The Wexner Center is collaborating with the South Campus Gateway Film Center to play six of Kurosawa’s films through the month of June.

Kurosawa is one of the great influential filmmakers in cinema history. The worlds he creates through his films are unlike scenes produced by other directors.

His movies have gathered a sustainable edge that makes audiences want to revisit the world he produces, Stults said.

Kurosawa introduced Japanese cinema to the rest of the world through several of his films, but the most recognized is “Rashomon.” The silent film won an Academy Award for best foreign film, but it also led the way for directors to tell a story in a multifaceted way.

“Rashomon” is one of Kurosawa’s films that will have a new restoration for his tribute.

Rashomon is now a word known globally because of the film.
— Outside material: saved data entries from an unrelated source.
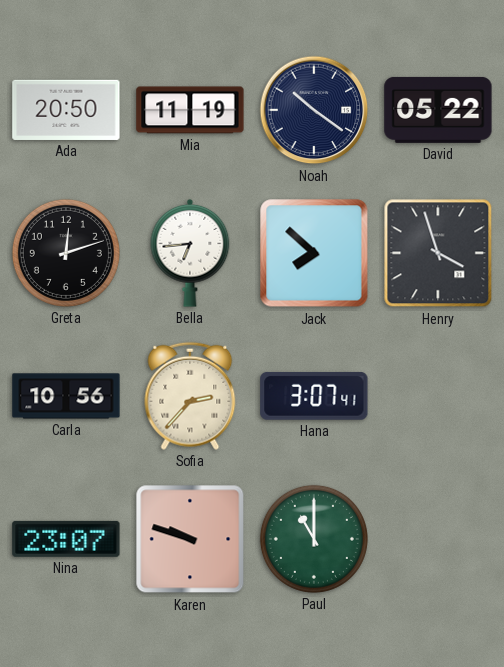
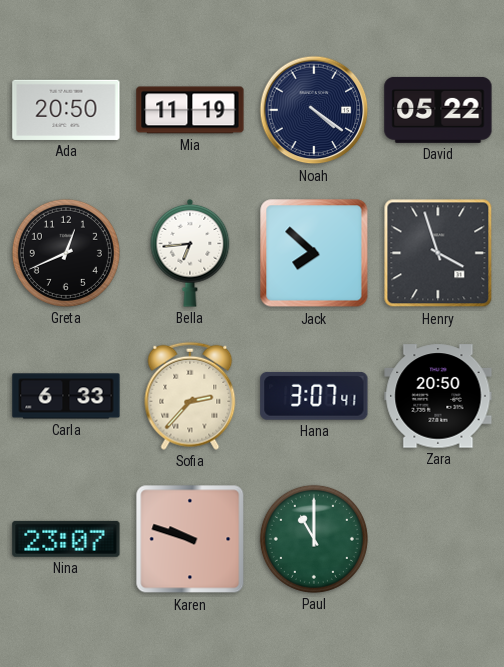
Noah: 10:21 -> 4:21
Greta: 12:12 -> 12:41
Carla: 10:56 -> 6:33
Zara: none -> 20:50
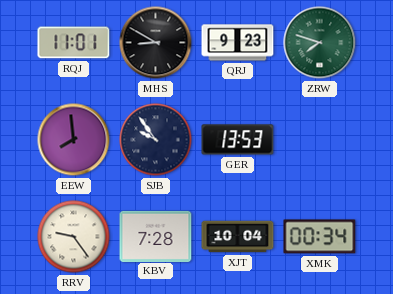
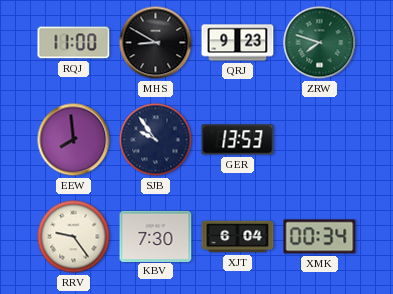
RQJ: 11:01 -> 11:00
KBV: 7:28 -> 7:30
XJT: 10:04 -> 6:04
The word is recognized by Western directors as an innovative way to create depth to a story by using different viewpoints from the cast.

Another significantly notable film from Kurosawa is “Seven Samurai.” This film has inspired producers to create a remake with actor George Clooney, set to be released in 2011.
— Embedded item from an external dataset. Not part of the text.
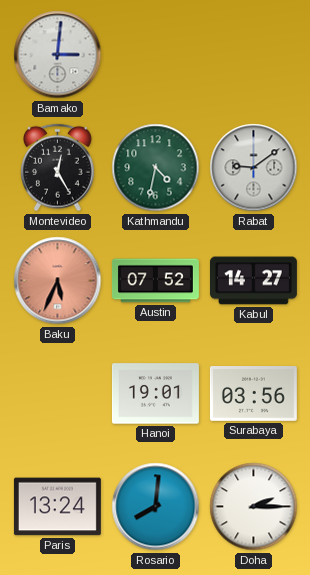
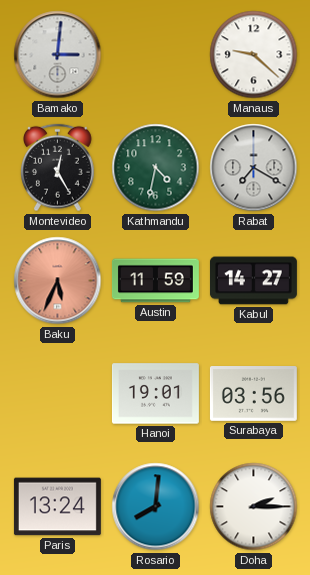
Manaus: none -> 9:22
Rabat: 9:09 -> 7:20
Austin: 07:52 -> 11:59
“‘Seven Samurai’ is one of those rare movies that creates a chain of influence. It incorporates action, adventure, sympathy and inspiration. It’s a movie that almost has to be seen in the theater to get the full experience,” Stults said.

“Seven Samurai” is set to have a larger audience than most of the shows because unlike the rest of the films, it will be previewed for a week instead of one premier.

Unless Ohio State students are staying in the Columbus area for the summer, most students will be going home until Autumn Quarter. The Wexner Center has recognized this, which is why it chose to set the tribute during the summer. Kurosawa’s films appeal to a more general audience, so the community will be able to experience the film series as well.

“Since the Wexner opened in 1987, we’ve always held a summer film series,” Stults said. “Students leaving for the summer is something we’re aware of when doing a large film series, but these films are theoretically relevant to a more general audience. We’re not particularly concerned.

The tribute kicked off Thursday with the film “Stray Dog” followed by “Sanshiro Sugata.”

The tentative schedule for the rest of the viewings are posted on the Wexner Center’s website. It is one of several movie series taking place at the Wexner Center this summer.